● RECORDS FOR THE TASK:
* * * * * * *
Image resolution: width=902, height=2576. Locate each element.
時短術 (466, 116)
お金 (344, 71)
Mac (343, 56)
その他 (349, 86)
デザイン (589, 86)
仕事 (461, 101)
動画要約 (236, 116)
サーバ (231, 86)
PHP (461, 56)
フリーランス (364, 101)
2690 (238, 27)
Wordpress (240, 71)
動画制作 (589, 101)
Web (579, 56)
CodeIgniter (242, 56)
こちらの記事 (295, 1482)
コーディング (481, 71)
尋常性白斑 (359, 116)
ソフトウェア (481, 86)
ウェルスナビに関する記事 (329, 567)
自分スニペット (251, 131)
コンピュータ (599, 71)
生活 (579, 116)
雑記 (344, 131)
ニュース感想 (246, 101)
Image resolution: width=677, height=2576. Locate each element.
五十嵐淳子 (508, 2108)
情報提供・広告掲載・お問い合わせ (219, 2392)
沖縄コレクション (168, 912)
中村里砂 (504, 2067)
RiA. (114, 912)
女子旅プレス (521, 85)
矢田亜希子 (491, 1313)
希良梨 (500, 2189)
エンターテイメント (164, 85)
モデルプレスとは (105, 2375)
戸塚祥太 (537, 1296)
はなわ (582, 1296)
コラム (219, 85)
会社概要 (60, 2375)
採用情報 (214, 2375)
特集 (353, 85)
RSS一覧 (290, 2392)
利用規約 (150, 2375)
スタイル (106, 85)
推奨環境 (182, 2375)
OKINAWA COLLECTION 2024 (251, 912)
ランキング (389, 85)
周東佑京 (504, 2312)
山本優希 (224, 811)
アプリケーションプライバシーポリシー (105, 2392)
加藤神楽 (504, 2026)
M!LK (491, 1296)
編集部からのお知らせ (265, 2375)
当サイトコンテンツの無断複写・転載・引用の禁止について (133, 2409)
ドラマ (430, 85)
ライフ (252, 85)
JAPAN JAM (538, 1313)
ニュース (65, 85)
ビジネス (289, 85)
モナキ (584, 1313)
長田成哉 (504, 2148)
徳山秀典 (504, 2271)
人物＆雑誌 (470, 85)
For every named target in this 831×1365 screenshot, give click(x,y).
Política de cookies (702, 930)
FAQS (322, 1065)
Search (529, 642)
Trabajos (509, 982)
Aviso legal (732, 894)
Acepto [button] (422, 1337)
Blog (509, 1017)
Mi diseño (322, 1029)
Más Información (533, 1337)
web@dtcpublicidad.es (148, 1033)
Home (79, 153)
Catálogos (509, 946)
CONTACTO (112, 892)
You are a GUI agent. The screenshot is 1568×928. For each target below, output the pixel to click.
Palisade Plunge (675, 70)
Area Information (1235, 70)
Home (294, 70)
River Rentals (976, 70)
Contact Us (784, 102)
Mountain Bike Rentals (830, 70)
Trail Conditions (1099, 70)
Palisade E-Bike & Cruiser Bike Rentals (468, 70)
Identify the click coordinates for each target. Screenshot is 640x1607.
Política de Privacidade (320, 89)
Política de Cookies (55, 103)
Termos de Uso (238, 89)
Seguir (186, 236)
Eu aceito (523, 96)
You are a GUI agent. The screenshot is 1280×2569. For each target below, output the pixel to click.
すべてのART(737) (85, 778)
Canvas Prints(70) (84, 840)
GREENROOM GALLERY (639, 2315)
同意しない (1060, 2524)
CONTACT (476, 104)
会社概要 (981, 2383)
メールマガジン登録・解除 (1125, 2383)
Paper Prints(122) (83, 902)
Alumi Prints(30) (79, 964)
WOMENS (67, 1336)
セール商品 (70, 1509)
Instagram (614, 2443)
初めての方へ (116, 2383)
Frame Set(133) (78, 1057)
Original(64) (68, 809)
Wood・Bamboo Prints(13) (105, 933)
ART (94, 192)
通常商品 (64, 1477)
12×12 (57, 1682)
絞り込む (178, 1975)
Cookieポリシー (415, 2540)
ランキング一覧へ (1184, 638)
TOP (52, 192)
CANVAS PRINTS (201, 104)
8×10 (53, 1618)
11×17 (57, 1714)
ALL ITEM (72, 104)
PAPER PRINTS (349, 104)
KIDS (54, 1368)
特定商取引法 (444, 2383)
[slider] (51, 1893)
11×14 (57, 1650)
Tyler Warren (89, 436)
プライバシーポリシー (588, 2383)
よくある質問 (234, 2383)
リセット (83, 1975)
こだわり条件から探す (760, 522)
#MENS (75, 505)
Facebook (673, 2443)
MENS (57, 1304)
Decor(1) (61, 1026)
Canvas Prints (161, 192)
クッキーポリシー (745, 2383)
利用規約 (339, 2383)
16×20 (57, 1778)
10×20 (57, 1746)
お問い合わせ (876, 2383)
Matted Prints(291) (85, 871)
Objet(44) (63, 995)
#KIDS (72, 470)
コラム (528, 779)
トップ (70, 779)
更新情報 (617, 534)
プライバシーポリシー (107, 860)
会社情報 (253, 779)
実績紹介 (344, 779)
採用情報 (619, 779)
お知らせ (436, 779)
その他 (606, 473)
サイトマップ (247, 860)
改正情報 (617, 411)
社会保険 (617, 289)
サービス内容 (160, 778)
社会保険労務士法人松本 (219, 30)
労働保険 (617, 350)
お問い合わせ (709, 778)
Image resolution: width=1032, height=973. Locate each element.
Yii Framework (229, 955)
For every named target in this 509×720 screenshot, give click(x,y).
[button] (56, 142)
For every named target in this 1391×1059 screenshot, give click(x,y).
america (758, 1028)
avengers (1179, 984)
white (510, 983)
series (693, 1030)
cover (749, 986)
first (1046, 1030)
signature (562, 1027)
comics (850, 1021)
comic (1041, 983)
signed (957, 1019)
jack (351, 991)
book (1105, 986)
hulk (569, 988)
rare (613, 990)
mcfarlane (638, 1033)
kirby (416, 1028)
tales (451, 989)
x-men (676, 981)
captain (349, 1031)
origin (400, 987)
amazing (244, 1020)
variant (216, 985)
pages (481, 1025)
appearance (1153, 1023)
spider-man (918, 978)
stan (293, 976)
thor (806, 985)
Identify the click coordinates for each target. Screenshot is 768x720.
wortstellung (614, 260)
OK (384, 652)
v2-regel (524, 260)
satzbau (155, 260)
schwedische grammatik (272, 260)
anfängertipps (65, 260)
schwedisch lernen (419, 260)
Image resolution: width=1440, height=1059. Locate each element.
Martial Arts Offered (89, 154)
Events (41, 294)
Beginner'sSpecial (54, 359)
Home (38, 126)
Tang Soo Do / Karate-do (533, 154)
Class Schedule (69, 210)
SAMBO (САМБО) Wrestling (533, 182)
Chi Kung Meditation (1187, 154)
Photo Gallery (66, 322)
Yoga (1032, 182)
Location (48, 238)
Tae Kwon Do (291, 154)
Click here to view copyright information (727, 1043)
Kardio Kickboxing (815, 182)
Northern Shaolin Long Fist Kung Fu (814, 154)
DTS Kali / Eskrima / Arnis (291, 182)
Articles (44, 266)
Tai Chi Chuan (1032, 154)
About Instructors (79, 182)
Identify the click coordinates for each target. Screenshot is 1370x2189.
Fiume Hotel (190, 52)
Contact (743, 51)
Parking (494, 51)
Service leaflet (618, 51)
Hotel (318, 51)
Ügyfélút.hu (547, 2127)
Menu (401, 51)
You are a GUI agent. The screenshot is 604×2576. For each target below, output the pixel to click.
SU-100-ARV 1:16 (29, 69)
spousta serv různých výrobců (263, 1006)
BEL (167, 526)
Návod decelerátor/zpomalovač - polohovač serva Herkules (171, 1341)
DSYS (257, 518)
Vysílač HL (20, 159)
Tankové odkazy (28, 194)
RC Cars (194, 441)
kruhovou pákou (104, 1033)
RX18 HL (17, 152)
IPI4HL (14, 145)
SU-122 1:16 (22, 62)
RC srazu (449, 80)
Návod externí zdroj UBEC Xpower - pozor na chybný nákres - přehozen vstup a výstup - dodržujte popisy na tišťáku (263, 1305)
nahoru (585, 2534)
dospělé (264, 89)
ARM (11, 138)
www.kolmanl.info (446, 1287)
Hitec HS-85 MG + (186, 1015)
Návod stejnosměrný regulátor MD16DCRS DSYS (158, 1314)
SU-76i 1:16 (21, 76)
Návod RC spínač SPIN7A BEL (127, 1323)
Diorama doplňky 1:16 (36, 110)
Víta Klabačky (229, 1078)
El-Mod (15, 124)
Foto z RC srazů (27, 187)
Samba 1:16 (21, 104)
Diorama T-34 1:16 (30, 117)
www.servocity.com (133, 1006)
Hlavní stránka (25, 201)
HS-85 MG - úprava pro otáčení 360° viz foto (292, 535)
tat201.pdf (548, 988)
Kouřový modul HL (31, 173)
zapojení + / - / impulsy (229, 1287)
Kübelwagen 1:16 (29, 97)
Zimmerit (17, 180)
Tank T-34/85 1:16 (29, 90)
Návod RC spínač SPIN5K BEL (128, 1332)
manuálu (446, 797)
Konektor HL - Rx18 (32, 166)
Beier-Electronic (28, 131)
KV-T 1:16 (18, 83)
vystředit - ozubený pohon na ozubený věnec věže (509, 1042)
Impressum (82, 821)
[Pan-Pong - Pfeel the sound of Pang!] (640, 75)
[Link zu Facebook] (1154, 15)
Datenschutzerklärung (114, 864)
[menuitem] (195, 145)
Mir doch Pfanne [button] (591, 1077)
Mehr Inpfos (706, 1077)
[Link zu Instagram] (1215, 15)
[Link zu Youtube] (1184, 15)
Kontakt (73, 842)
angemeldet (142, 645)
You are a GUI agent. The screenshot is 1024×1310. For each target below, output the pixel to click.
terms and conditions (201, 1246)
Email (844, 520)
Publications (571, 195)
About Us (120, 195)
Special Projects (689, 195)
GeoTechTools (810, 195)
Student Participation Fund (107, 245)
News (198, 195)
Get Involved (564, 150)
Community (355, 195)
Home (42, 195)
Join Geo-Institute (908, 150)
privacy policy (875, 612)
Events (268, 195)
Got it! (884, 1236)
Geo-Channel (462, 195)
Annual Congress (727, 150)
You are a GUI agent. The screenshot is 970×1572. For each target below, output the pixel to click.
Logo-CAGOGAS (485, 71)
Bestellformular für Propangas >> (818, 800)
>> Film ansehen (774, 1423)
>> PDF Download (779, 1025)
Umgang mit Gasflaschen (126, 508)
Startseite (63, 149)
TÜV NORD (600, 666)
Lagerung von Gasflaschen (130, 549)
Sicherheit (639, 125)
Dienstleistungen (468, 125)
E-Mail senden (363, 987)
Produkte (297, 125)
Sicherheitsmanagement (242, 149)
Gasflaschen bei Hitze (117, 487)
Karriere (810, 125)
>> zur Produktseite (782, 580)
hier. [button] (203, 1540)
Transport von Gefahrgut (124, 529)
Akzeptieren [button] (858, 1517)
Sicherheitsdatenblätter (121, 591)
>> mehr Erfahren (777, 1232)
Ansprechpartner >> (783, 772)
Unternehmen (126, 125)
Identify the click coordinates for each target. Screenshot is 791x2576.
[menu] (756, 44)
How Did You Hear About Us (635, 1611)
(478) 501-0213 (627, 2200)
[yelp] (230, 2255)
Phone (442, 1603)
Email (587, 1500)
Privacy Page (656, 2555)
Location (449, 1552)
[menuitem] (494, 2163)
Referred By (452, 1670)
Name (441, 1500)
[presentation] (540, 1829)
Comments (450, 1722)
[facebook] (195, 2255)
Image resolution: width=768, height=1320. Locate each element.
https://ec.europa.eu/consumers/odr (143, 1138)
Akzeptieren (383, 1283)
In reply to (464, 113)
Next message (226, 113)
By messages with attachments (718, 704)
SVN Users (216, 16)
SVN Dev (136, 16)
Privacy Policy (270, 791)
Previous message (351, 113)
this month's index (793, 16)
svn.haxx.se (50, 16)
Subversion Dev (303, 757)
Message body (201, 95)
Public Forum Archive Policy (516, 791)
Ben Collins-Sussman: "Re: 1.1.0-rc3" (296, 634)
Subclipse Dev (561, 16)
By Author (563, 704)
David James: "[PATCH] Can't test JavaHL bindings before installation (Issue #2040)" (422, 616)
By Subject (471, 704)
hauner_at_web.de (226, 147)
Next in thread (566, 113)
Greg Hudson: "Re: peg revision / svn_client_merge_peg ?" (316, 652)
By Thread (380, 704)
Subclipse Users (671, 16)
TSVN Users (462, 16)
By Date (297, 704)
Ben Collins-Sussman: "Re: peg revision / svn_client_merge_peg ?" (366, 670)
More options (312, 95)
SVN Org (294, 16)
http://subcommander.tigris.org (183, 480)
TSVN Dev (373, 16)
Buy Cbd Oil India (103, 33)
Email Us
* * * * * * *
● EXERCISE DETAILS: Your answer should consist only of the lines above between the line holding "ARM (11, 138)" and the line holding "Karriere (810, 125)", inclusive, each transcribed exactly.

● RESPONSE BOX:
ARM (11, 138)
www.kolmanl.info (446, 1287)
Hitec HS-85 MG + (186, 1015)
Návod stejnosměrný regulátor MD16DCRS DSYS (158, 1314)
SU-76i 1:16 (21, 76)
Návod RC spínač SPIN7A BEL (127, 1323)
Diorama doplňky 1:16 (36, 110)
Víta Klabačky (229, 1078)
El-Mod (15, 124)
Foto z RC srazů (27, 187)
Samba 1:16 (21, 104)
Diorama T-34 1:16 (30, 117)
www.servocity.com (133, 1006)
Hlavní stránka (25, 201)
HS-85 MG - úprava pro otáčení 360° viz foto (292, 535)
tat201.pdf (548, 988)
Kouřový modul HL (31, 173)
zapojení + / - / impulsy (229, 1287)
Kübelwagen 1:16 (29, 97)
Zimmerit (17, 180)
Tank T-34/85 1:16 (29, 90)
Návod RC spínač SPIN5K BEL (128, 1332)
manuálu (446, 797)
Konektor HL - Rx18 (32, 166)
Beier-Electronic (28, 131)
KV-T 1:16 (18, 83)
vystředit - ozubený pohon na ozubený věnec věže (509, 1042)
Impressum (82, 821)
[Pan-Pong - Pfeel the sound of Pang!] (640, 75)
[Link zu Facebook] (1154, 15)
Datenschutzerklärung (114, 864)
[menuitem] (195, 145)
Mir doch Pfanne [button] (591, 1077)
Mehr Inpfos (706, 1077)
[Link zu Instagram] (1215, 15)
[Link zu Youtube] (1184, 15)
Kontakt (73, 842)
angemeldet (142, 645)
You are a GUI agent. The screenshot is 1024×1310. For each target below, output the pixel to click.
terms and conditions (201, 1246)
Email (844, 520)
Publications (571, 195)
About Us (120, 195)
Special Projects (689, 195)
GeoTechTools (810, 195)
Student Participation Fund (107, 245)
News (198, 195)
Get Involved (564, 150)
Community (355, 195)
Home (42, 195)
Join Geo-Institute (908, 150)
privacy policy (875, 612)
Events (268, 195)
Got it! (884, 1236)
Geo-Channel (462, 195)
Annual Congress (727, 150)
You are a GUI agent. The screenshot is 970×1572. For each target below, output the pixel to click.
Logo-CAGOGAS (485, 71)
Bestellformular für Propangas >> (818, 800)
>> Film ansehen (774, 1423)
>> PDF Download (779, 1025)
Umgang mit Gasflaschen (126, 508)
Startseite (63, 149)
TÜV NORD (600, 666)
Lagerung von Gasflaschen (130, 549)
Sicherheit (639, 125)
Dienstleistungen (468, 125)
E-Mail senden (363, 987)
Produkte (297, 125)
Sicherheitsmanagement (242, 149)
Gasflaschen bei Hitze (117, 487)
Karriere (810, 125)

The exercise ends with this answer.